> **EXERCISE DIRECTIONS**
Repeat all entries word for word; skip images.
GIVEN RECORDS START
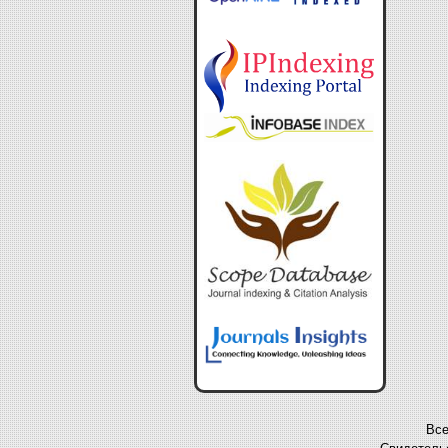
Все
Свидетельс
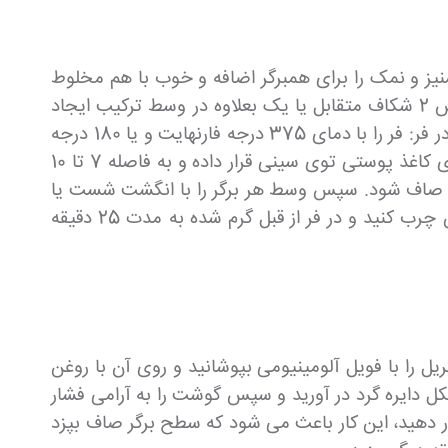
شنیز و نمک را برای همبرگر اضافه و خوب با هم مخلوط
کنید.دانه کینوا پخته شده استفاده آن اختیاری است و میتوانید استفاده نکنید. مخلوط را در کاسه صاف کنید و سپس 2 شکاف متقابل یا یک بعلاوه در وسط ترکیب ایجاد
کنید تا مخلوط به 4 ربع تقسیم شود. از قاشق یا کاردک هر ربع به شکل یک توپ گرد استفاده کنید و برای پخت برگر در فر: فر را با دمای 375 درجه فارنهایت و یا 180 درجه
سانتیگراد روشن و گرم کنید. یک سینی فر بزرگ را با کاغذ پوستی بپوشانید و روی آن را با روغن چرب کنید. آن را روی کاغذ پوستی توی سینی قرار داده و به فاصله 7 تا 10
 قاشق به شکل دایره گرد در آورید و سپس گوشت را به آرامی فشار دهید تا به اندازه 7 تا 10 سانت صاف شود. سپس وسط هر برگر را با انگشت شست یا
پشت قاشق فشار دهید، این کار باعث می شود که سطح برگر صاف بپزد و پف نکند. روی همبرگرها به آرامی با روغن چرب کنید و در فر از قبل گرم شده به مدت 25 دقیقه
 درجه سانتیگراد روشن و گرم کنید. روی گریل را با فویل آلومینیومی بپوشانید و روی آن با روغن
له به فاصله 7 تا 10 سانت از یکدیگر با قاشق به شکل دایره گرد در آورید و سپس گوشت را به آرامی فشار
 پشت قاشق فشار دهید، این کار باعث می شود که سطح برگر صاف بپزد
GIVEN RECORDS END
> **ANSWER FOR THE TASK**
Все
Свидетельс
شنیز و نمک را برای همبرگر اضافه و خوب با هم مخلوط
کنید.دانه کینوا پخته شده استفاده آن اختیاری است و میتوانید استفاده نکنید. مخلوط را در کاسه صاف کنید و سپس 2 شکاف متقابل یا یک بعلاوه در وسط ترکیب ایجاد
کنید تا مخلوط به 4 ربع تقسیم شود. از قاشق یا کاردک هر ربع به شکل یک توپ گرد استفاده کنید و برای پخت برگر در فر: فر را با دمای 375 درجه فارنهایت و یا 180 درجه
سانتیگراد روشن و گرم کنید. یک سینی فر بزرگ را با کاغذ پوستی بپوشانید و روی آن را با روغن چرب کنید. آن را روی کاغذ پوستی توی سینی قرار داده و به فاصله 7 تا 10
 قاشق به شکل دایره گرد در آورید و سپس گوشت را به آرامی فشار دهید تا به اندازه 7 تا 10 سانت صاف شود. سپس وسط هر برگر را با انگشت شست یا
پشت قاشق فشار دهید، این کار باعث می شود که سطح برگر صاف بپزد و پف نکند. روی همبرگرها به آرامی با روغن چرب کنید و در فر از قبل گرم شده به مدت 25 دقیقه
 درجه سانتیگراد روشن و گرم کنید. روی گریل را با فویل آلومینیومی بپوشانید و روی آن با روغن
له به فاصله 7 تا 10 سانت از یکدیگر با قاشق به شکل دایره گرد در آورید و سپس گوشت را به آرامی فشار
 پشت قاشق فشار دهید، این کار باعث می شود که سطح برگر صاف بپزد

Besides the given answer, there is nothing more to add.